Data to use:
==*==

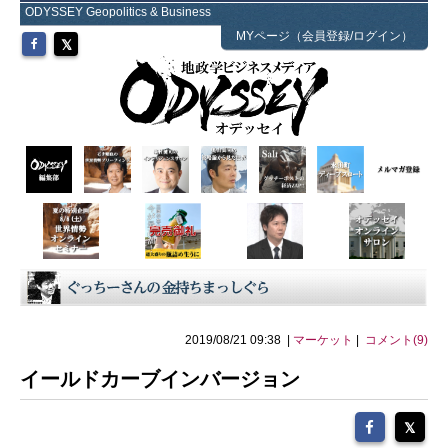
ODYSSEY Geopolitics & Business
MYページ（会員登録/ログイン）
2019/08/21 09:38 |
マーケット
|
コメント(9)
イールドカーブインバージョン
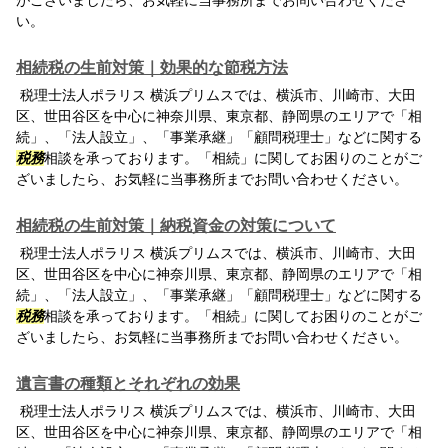
がございましたら、お気軽に当事務所までお問い合わせくださ
い。
相続税の生前対策｜効果的な節税方法
税理士法人ポラリス 横浜プリムスでは、横浜市、川崎市、大田
区、世田谷区を中心に神奈川県、東京都、静岡県のエリアで「相
続」、「法人設立」、「事業承継」「顧問税理士」などに関する
税務
相談を承っております。「相続」に関してお困りのことがご
ざいましたら、お気軽に当事務所までお問い合わせください。
相続税の生前対策｜納税資金の対策について
税理士法人ポラリス 横浜プリムスでは、横浜市、川崎市、大田
区、世田谷区を中心に神奈川県、東京都、静岡県のエリアで「相
続」、「法人設立」、「事業承継」「顧問税理士」などに関する
税務
相談を承っております。「相続」に関してお困りのことがご
ざいましたら、お気軽に当事務所までお問い合わせください。
遺言書の種類とそれぞれの効果
税理士法人ポラリス 横浜プリムスでは、横浜市、川崎市、大田
区、世田谷区を中心に神奈川県、東京都、静岡県のエリアで「相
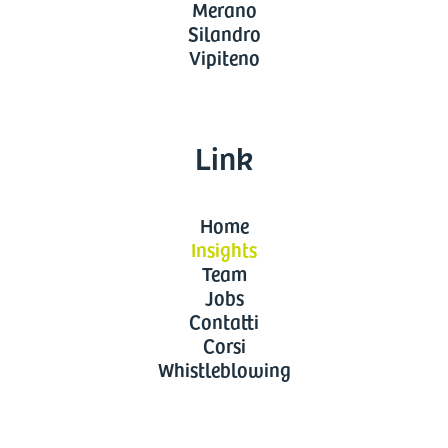
Merano
Silandro
Vipiteno
Link
Home
Insights
Team
Jobs
Contatti
Corsi
Whistleblowing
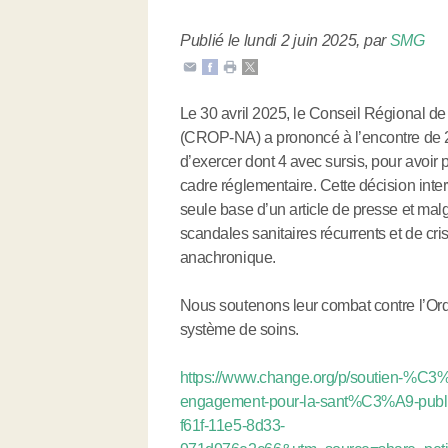
Publié le lundi 2 juin 2025
,
par
SMG
Le 30 avril 2025, le Conseil Régional d
(CROP-NA) a prononcé à l’encontre de 2 
d’exercer dont 4 avec sursis, pour avoir
cadre réglementaire. Cette décision inte
seule base d’un article de presse et ma
scandales sanitaires récurrents et de cris
anachronique.
Nous soutenons leur combat contre l’Ordr
système de soins.
https://www.change.org/p/soutien-%C3%
engagement-pour-la-sant%C3%A9-publi
f61f-11e5-8d33-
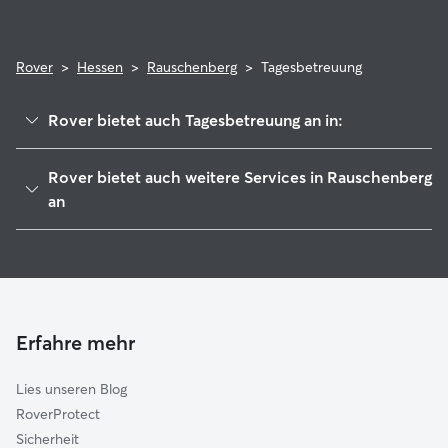
Rover
>
Hessen
>
Rauschenberg
>
Tagesbetreuung
Rover bietet auch Tagesbetreuung an in:
Kirchhain
Rover bietet auch weitere Services in Rauschenberg
Stadtallendorf
an
Amöneburg
Hundesitter in Rauschenberg
Cölbe
Haustierbetreuung in Rauschenberg
Wetter
Housesitting in Rauschenberg
Ebsdorfergrund
Gassi-Service in Rauschenberg
Erfahre mehr
Münchhausen
Katzensitter in Rauschenberg
Homberg (Vogelsbergkreis)
Lies unseren Blog
Lahntal
RoverProtect
Weimar
Sicherheit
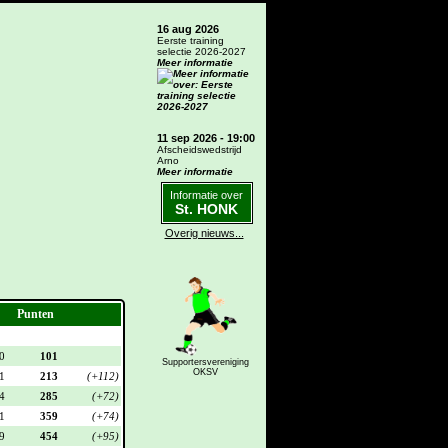
16 aug 2026
Eerste training
selectie 2026-2027
Meer informatie
11 sep 2026 - 19:00
Afscheidswedstrijd
Arno
Meer informatie
Informatie over
St. HONK
Overig nieuws...
Punten
0
101
Supportersvereniging
OKSV
1
213
(+112)
4
285
(+72)
1
359
(+74)
9
454
(+95)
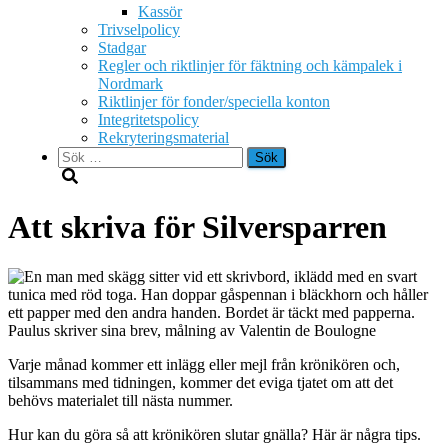
Kassör
Trivselpolicy
Stadgar
Regler och riktlinjer för fäktning och kämpalek i
Nordmark
Riktlinjer för fonder/speciella konton
Integritetspolicy
Rekryteringsmaterial
Sök
efter:
Att skriva för Silversparren
Paulus skriver sina brev, målning av Valentin de Boulogne
Varje månad kommer ett inlägg eller mejl från krönikören och,
tilsammans med tidningen, kommer det eviga tjatet om att det
behövs materialet till nästa nummer.
Hur kan du göra så att krönikören slutar gnälla? Här är några tips.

==*==

Problem: Could you give the material above again, exactly and without its pictures?

Response to the exercise:
ODYSSEY Geopolitics & Business
MYページ（会員登録/ログイン）
2019/08/21 09:38 |
マーケット
|
コメント(9)
イールドカーブインバージョン
がございましたら、お気軽に当事務所までお問い合わせくださ
い。
相続税の生前対策｜効果的な節税方法
税理士法人ポラリス 横浜プリムスでは、横浜市、川崎市、大田
区、世田谷区を中心に神奈川県、東京都、静岡県のエリアで「相
続」、「法人設立」、「事業承継」「顧問税理士」などに関する
税務
相談を承っております。「相続」に関してお困りのことがご
ざいましたら、お気軽に当事務所までお問い合わせください。
相続税の生前対策｜納税資金の対策について
税理士法人ポラリス 横浜プリムスでは、横浜市、川崎市、大田
区、世田谷区を中心に神奈川県、東京都、静岡県のエリアで「相
続」、「法人設立」、「事業承継」「顧問税理士」などに関する
税務
相談を承っております。「相続」に関してお困りのことがご
ざいましたら、お気軽に当事務所までお問い合わせください。
遺言書の種類とそれぞれの効果
税理士法人ポラリス 横浜プリムスでは、横浜市、川崎市、大田
区、世田谷区を中心に神奈川県、東京都、静岡県のエリアで「相
Merano
Silandro
Vipiteno
Link
Home
Insights
Team
Jobs
Contatti
Corsi
Whistleblowing
Publié le lundi 2 juin 2025
,
par
SMG
Le 30 avril 2025, le Conseil Régional d
(CROP-NA) a prononcé à l’encontre de 2 
d’exercer dont 4 avec sursis, pour avoir
cadre réglementaire. Cette décision inte
seule base d’un article de presse et ma
scandales sanitaires récurrents et de cris
anachronique.
Nous soutenons leur combat contre l’Ordr
système de soins.
https://www.change.org/p/soutien-%C3%
engagement-pour-la-sant%C3%A9-publi
f61f-11e5-8d33-
Rover
>
Hessen
>
Rauschenberg
>
Tagesbetreuung
Rover bietet auch Tagesbetreuung an in:
Kirchhain
Rover bietet auch weitere Services in Rauschenberg
Stadtallendorf
an
Amöneburg
Hundesitter in Rauschenberg
Cölbe
Haustierbetreuung in Rauschenberg
Wetter
Housesitting in Rauschenberg
Ebsdorfergrund
Gassi-Service in Rauschenberg
Erfahre mehr
Münchhausen
Katzensitter in Rauschenberg
Homberg (Vogelsbergkreis)
Lies unseren Blog
Lahntal
RoverProtect
Weimar
Sicherheit
16 aug 2026
Eerste training
selectie 2026-2027
Meer informatie
11 sep 2026 - 19:00
Afscheidswedstrijd
Arno
Meer informatie
Informatie over
St. HONK
Overig nieuws...
Punten
0
101
Supportersvereniging
OKSV
1
213
(+112)
4
285
(+72)
1
359
(+74)
9
454
(+95)
Kassör
Trivselpolicy
Stadgar
Regler och riktlinjer för fäktning och kämpalek i
Nordmark
Riktlinjer för fonder/speciella konton
Integritetspolicy
Rekryteringsmaterial
Sök
efter:
Att skriva för Silversparren
Paulus skriver sina brev, målning av Valentin de Boulogne
Varje månad kommer ett inlägg eller mejl från krönikören och,
tilsammans med tidningen, kommer det eviga tjatet om att det
behövs materialet till nästa nummer.
Hur kan du göra så att krönikören slutar gnälla? Här är några tips.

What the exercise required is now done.